Example: Testing a bounded array with simulation testing:

#[cfg(test)]
mod tests {
    use proptest::prelude::*;
    
    proptest! {
        #[test]
        fn test_bounded_array_simulation(
            operations in prop::collection::vec(any::<Operation>(), 0..1000)
        ) {
            let mut array = BoundedArray::new(100);
            
            for op in operations {
                match op {
                    Operation::Push(item) => {
                        if !array.full() {
                            array.push(item);
                            // Property: count never exceeds capacity
                            prop_assert!(array.count() <= array.capacity());
                        }
                    }
                    Operation::Pop => {
                        if !array.empty() {
                            array.pop();
                            // Property: count never goes negative
                            prop_assert!(array.count() >= 0);
                        }
                    }
                }
            }
        }
    }
}

TigerBeetle uses simulation testing extensively to validate their database invariants under complex operation sequences.

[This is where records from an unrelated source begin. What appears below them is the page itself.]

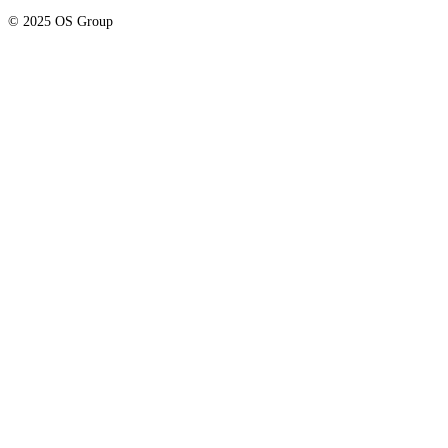
© 2025 OS Group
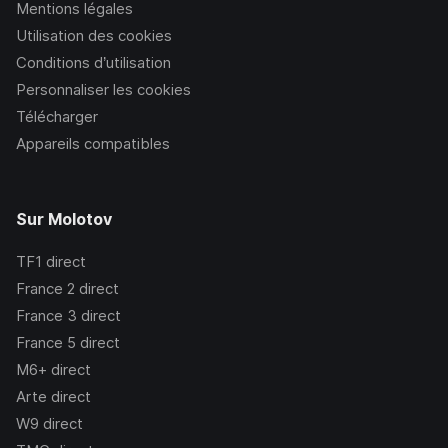
Mentions légales
Utilisation des cookies
Conditions d’utilisation
Personnaliser les cookies
Télécharger
Appareils compatibles
Sur Molotov
TF1
direct
France 2
direct
France 3
direct
France 5
direct
M6+
direct
Arte
direct
W9
direct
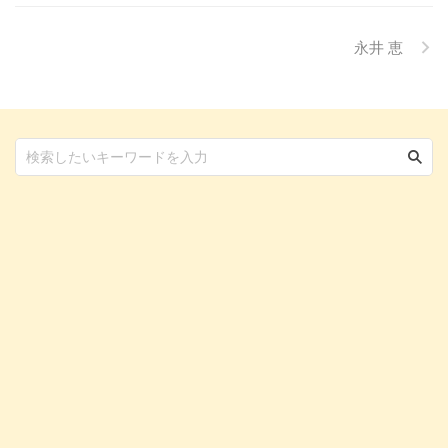
応急処置、そして日頃からできる
予防策について、分かりやすく解
説します。 この記事の結論 猫に
永井 恵
とってコーヒーに含まれるカフ ...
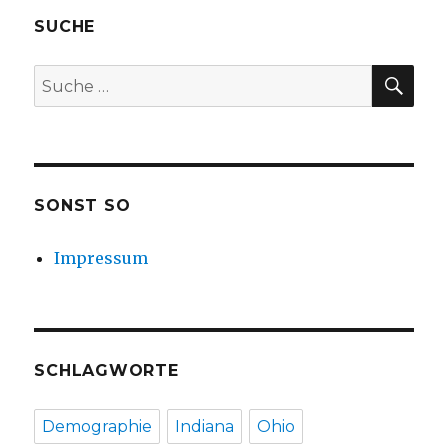
SUCHE
SU
Suche
nach:
SONST SO
Impressum
SCHLAGWORTE
Demographie
Indiana
Ohio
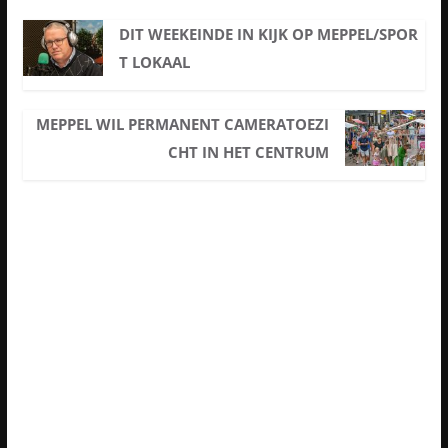
DIT WEEKEINDE IN KIJK OP MEPPEL/SPOR
T LOKAAL
MEPPEL WIL PERMANENT CAMERATOEZI
CHT IN HET CENTRUM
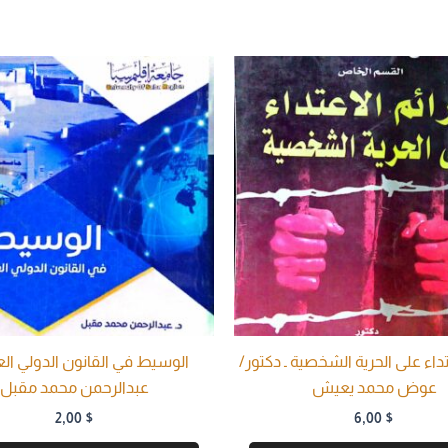
تداء على الحرية الشخصية ـ دكتور/
الوسيط في القانون الدولي العا
عوض محمد يعيش
عبدالرحمن محمد مقبل
2,00
$
6,00
$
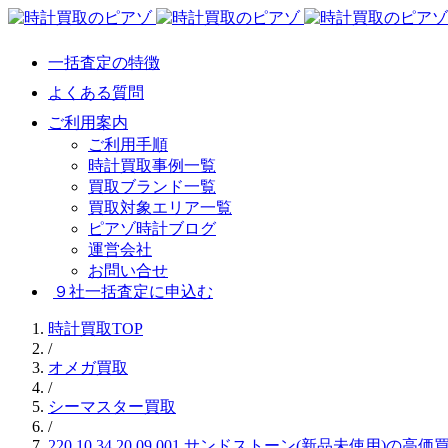
一括査定の特徴
よくある質問
ご利用案内
ご利用手順
時計買取事例一覧
買取ブランド一覧
買取対象エリア一覧
ピアゾ時計ブログ
運営会社
お問い合せ
９社一括査定に申込む
時計買取TOP
/
オメガ買取
/
シーマスター買取
/
220.10.34.20.09.001 サンドストー ン(新品未使用)の高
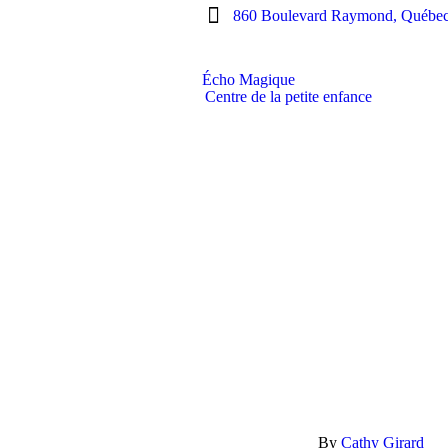
860 Boulevard Raymond, Québe
Écho Magique
Centre de la petite enfance
By
Cathy Girard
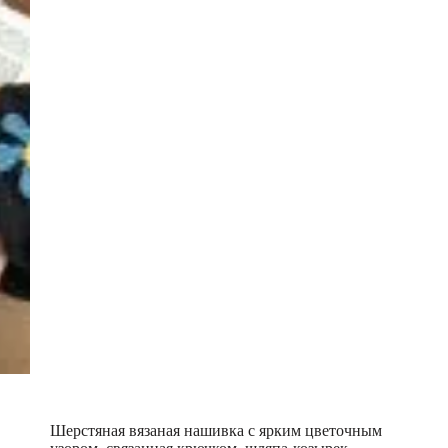
Шерстяная вязаная нашивка с ярким цветочным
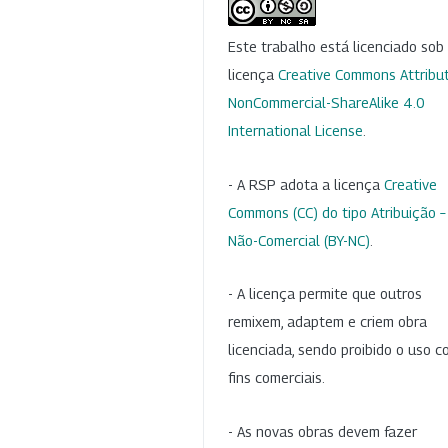
Este trabalho está licenciado so
licença
Creative Commons Attribut
NonCommercial-ShareAlike 4.0
International License
.
- A RSP adota a licença
Creative
Commons (CC) do tipo Atribuição –
Não-Comercial (BY-NC)
.
- A licença permite que outros
remixem, adaptem e criem obra
licenciada, sendo proibido o uso 
fins comerciais.
- As novas obras devem fazer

Their approach, detailed in A Descent into the Vortex, demonstrates how simulation testing can catch bugs that traditional testing misses.

This approach addresses the database testing challenges of avoiding the complexity of database teardown while still testing real interactions.

Simulation tests catch complex bugs that only appear under specific sequences of operations. They're especially powerful for concurrent data structures where timing and order matter.

Simulation tests can run for hours, testing millions of operation combinations that would be impossible to test manually.

How to Build Software That Doesn't Break

But the real power comes from combining them with assertions that make impossible states impossible:

pub fn push(array: *BoundedArray, item: T) void {
    assert(!array.full());  // Precondition
    array.buffer[array.count_u32] = item;
    array.count_u32 += 1;
    assert(array.count() == array.count_u32);  // Postcondition
}

Assertions make impossible states impossible. Tests make changes visible. Together, they create software that maintains correctness and doesn't break.

This approach aligns with the error handling philosophy: make errors impossible rather than just catching them after they occur.

The Testing Methodology That Actually Works

Snapshot, property, and simulation testing don't just catch bugs—they make impossible states impossible. When combined with good CI and assertions, every change becomes visible, every assumption gets tested, and every deployment becomes predictable. Your code maintains correctness under all conditions.

You ship software that doesn't break. This is how companies like TigerBeetle and Jane Street build reliable systems at scale.